The idea of a New Zealand Tomb of the Unknown Warrior was first raised by the then New Zealand Prime Minister, William Massey, following the interment of the British Unknown Warrior at Westminster Abbey on 11 November 1920.

In 2002 the Ministry for Culture and Heritage was given the task to establish a Tomb of the Unknown Warrior at the National War Memorial in Wellington and arrangements were made to repatriate the remains of a New Zealand soldier from a World War One cemetery in France. The soldier's name, rank, regiment, race, religion and all other details are unknown. He represents and honours all New Zealanders who died during war service.

The casket containing the remains of the Unknown Warrior was flown by a New Zealand Defence Force aircraft to Wellington. After a military welcome at the airport on Wednesday 10 November, the casket was transported under escort to Parliament Buildings where the Unknown Warrior lay-in-state overnight to enable the New Zealand public to pay their respects.

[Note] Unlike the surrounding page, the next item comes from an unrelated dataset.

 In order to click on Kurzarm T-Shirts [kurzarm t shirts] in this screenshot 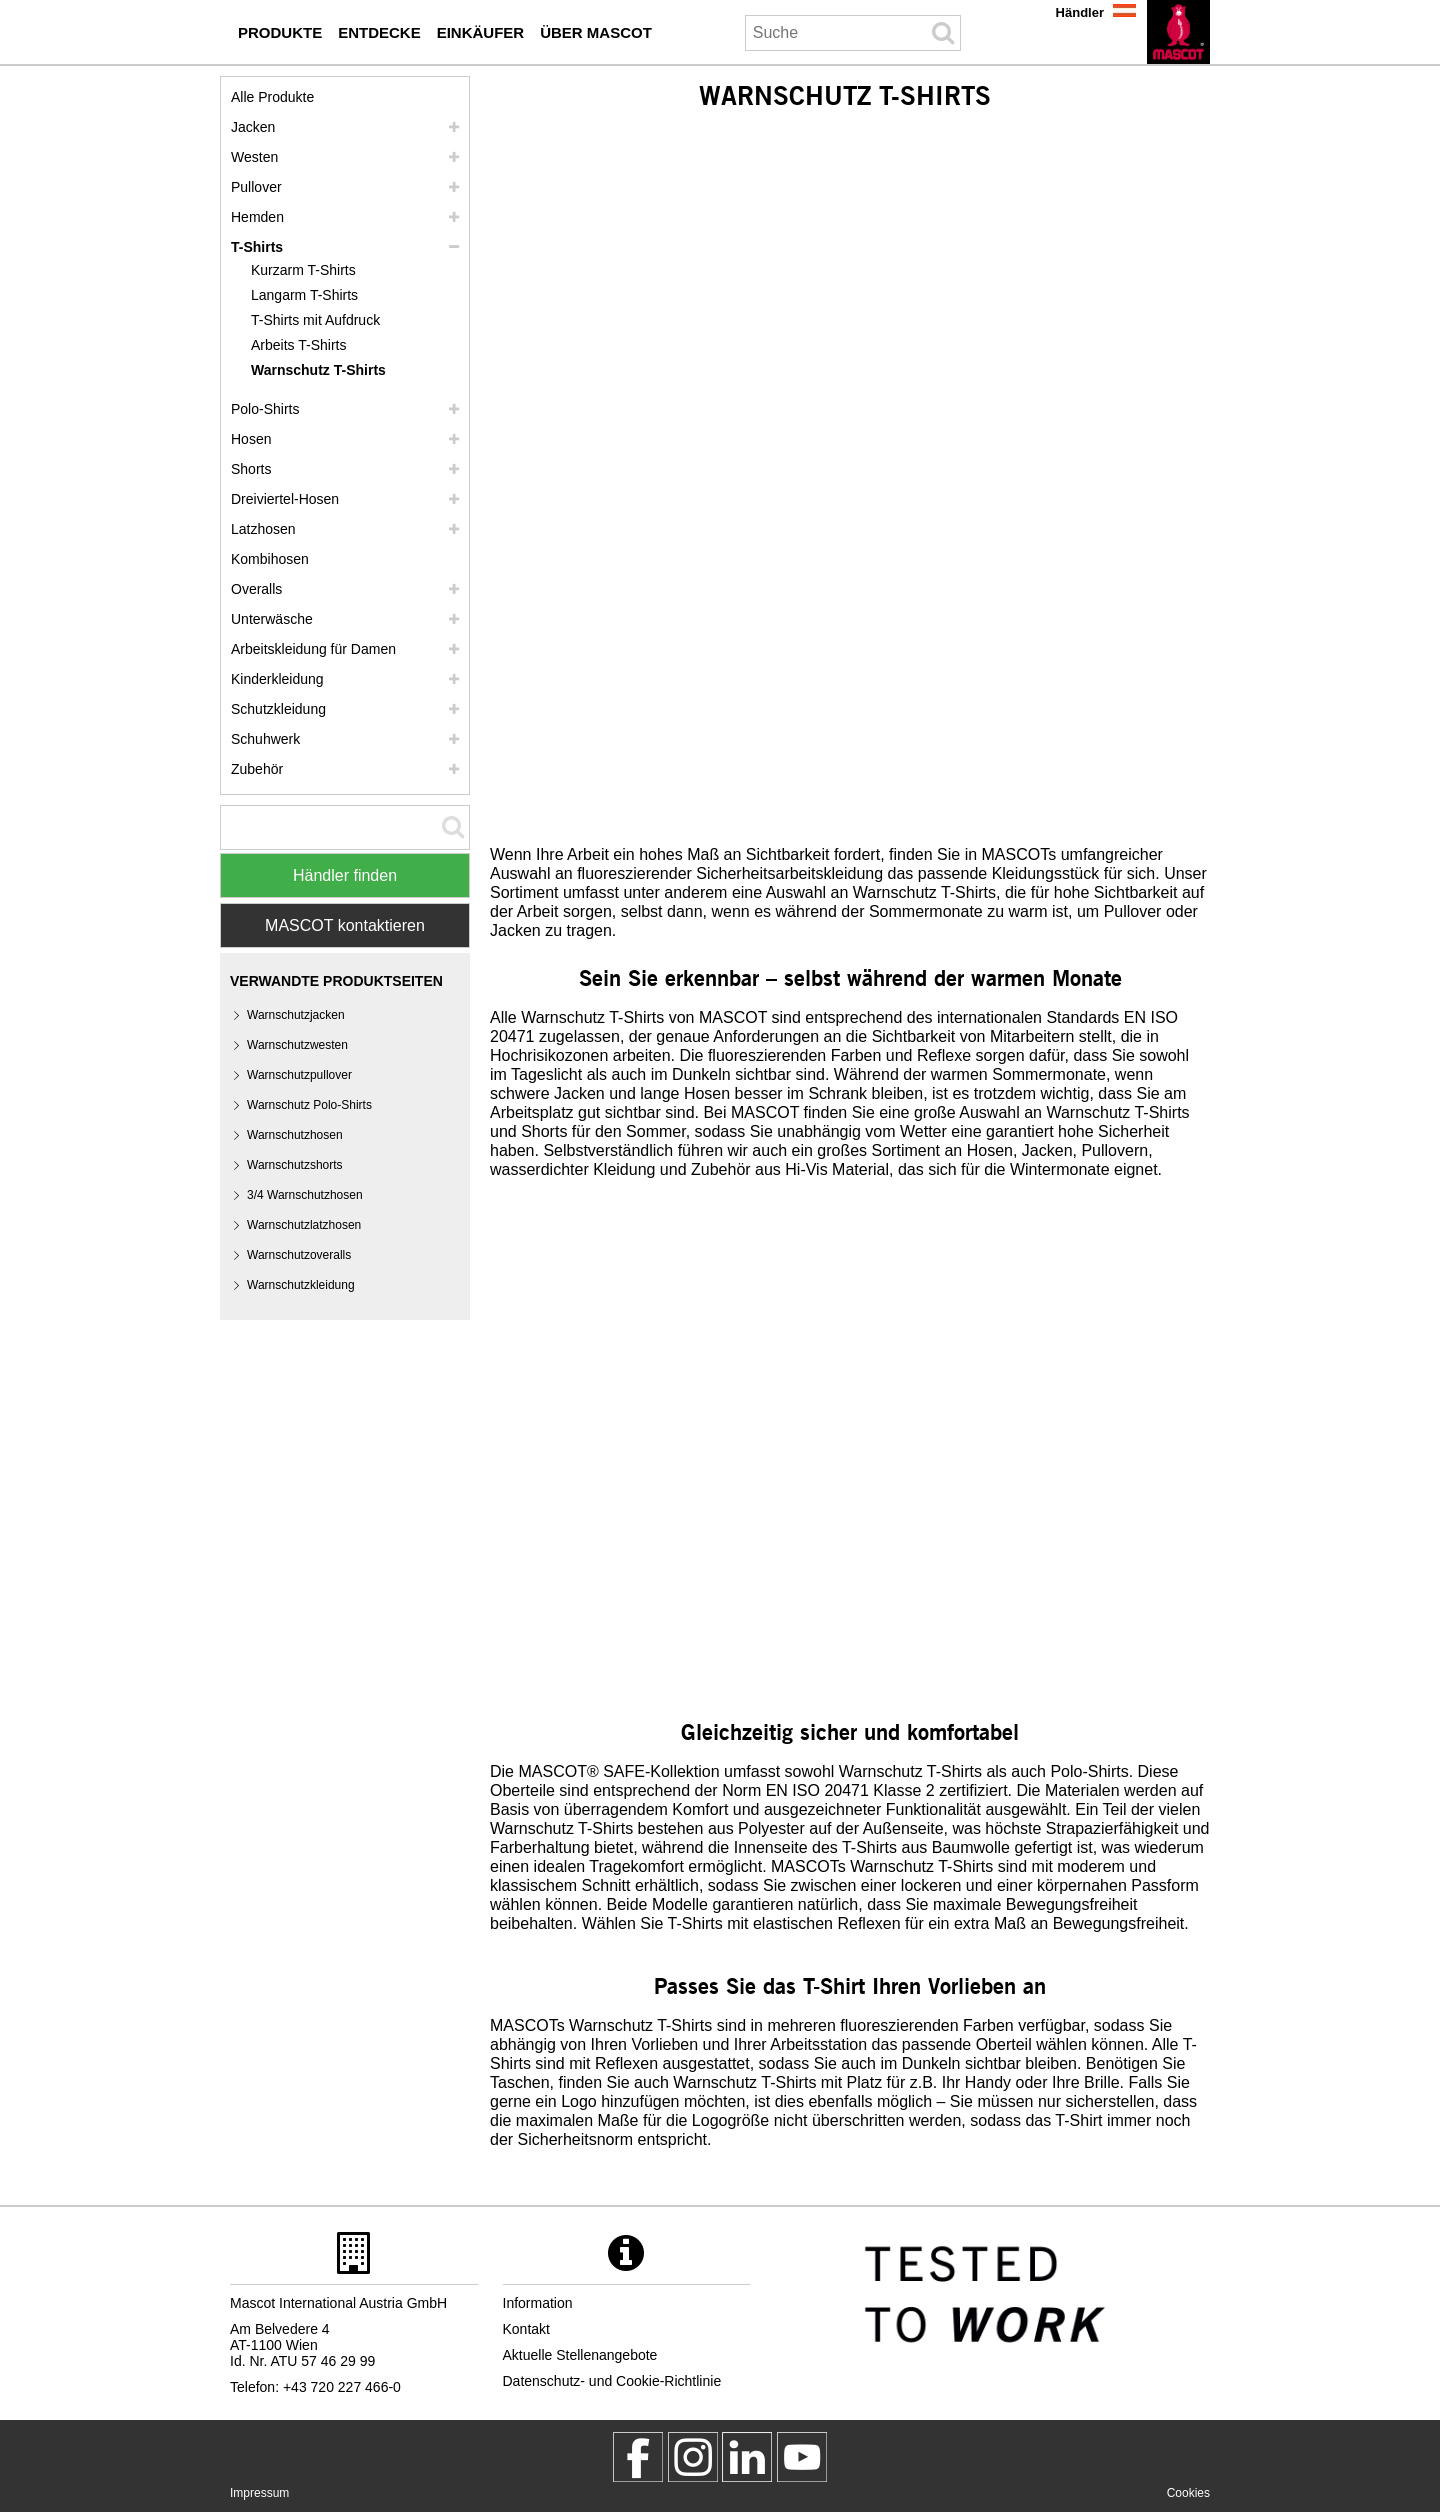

TVNZ broadcast the ceremony live in what was one of the biggest outside broadcasts undertaken. Thirty cameras and over 100 crew assembled in Wellington to cover the procession from Parliament to the Wellington Cathedral of St Paul, the full State Memorial Service, the procession right through central Wellington during the lunch hour and the Entombment Ceremony at the National War Memorial in Buckle St.

Ian Johnstone and Alison Parr present the full story of the Unknown Warrior in this extended four hour special. From the blessing of the site, the handover ceremony in France of the remains of a First World War Soldier, through the arrival and full activities in Wellington on 10 and 11 November 2004, Armistice Day.